Task item: Return verbatim the line containing "Frost: Fashion" together with all lines that follow it, through the end of the records.

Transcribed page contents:
- Opening Delimiter -

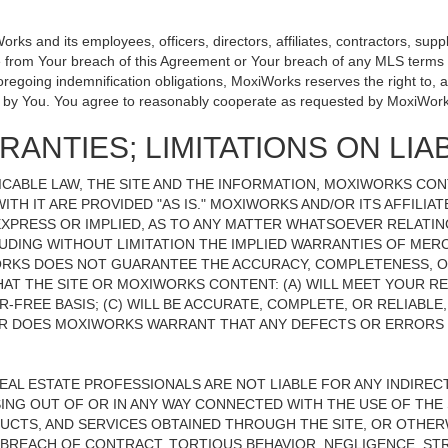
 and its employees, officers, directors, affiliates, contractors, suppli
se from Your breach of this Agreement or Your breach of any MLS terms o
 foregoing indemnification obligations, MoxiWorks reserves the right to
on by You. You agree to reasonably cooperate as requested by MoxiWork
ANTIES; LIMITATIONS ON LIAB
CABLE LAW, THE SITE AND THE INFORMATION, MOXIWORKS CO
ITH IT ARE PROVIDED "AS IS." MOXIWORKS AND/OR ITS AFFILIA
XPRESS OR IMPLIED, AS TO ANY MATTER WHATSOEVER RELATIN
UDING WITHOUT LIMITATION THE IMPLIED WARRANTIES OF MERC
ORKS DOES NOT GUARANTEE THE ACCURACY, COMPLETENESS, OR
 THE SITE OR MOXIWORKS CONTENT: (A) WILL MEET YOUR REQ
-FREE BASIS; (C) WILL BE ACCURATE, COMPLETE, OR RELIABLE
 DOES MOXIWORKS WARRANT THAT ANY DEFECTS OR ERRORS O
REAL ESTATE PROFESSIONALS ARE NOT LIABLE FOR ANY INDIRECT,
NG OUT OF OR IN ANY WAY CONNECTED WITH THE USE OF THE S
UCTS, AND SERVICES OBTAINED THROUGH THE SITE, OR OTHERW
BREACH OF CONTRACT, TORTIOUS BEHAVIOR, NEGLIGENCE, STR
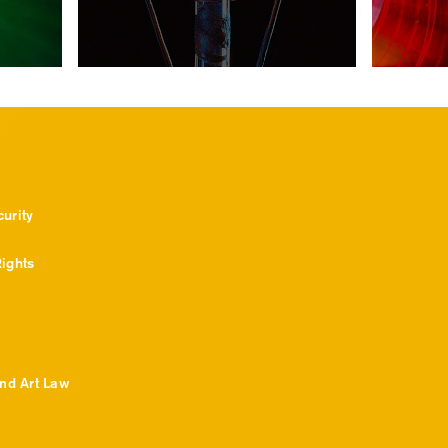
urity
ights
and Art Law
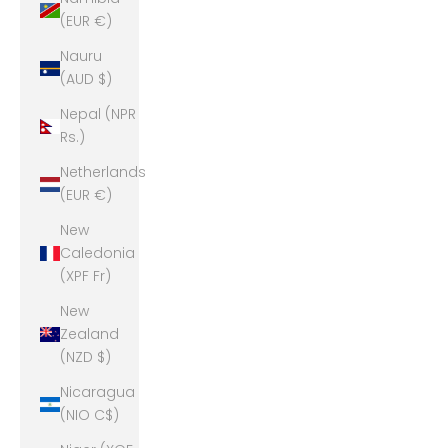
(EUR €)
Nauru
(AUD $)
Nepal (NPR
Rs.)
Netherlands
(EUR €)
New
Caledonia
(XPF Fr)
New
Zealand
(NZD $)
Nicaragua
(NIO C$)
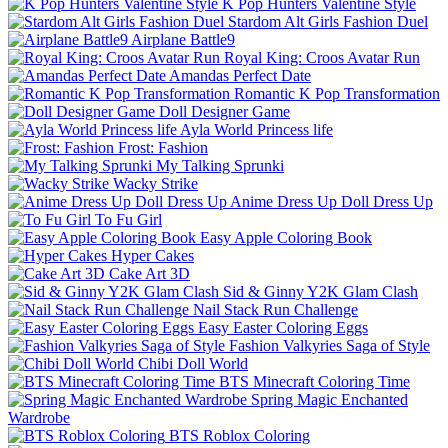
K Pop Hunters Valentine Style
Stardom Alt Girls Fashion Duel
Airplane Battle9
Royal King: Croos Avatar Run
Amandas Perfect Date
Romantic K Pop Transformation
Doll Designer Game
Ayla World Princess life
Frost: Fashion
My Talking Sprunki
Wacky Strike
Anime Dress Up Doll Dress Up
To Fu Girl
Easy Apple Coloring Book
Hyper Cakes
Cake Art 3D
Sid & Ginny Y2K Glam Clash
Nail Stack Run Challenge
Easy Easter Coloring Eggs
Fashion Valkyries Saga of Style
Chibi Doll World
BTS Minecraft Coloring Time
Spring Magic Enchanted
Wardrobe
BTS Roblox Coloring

- Closing Delimiter -

Reply:
Frost: Fashion
My Talking Sprunki
Wacky Strike
Anime Dress Up Doll Dress Up
To Fu Girl
Easy Apple Coloring Book
Hyper Cakes
Cake Art 3D
Sid & Ginny Y2K Glam Clash
Nail Stack Run Challenge
Easy Easter Coloring Eggs
Fashion Valkyries Saga of Style
Chibi Doll World
BTS Minecraft Coloring Time
Spring Magic Enchanted
Wardrobe
BTS Roblox Coloring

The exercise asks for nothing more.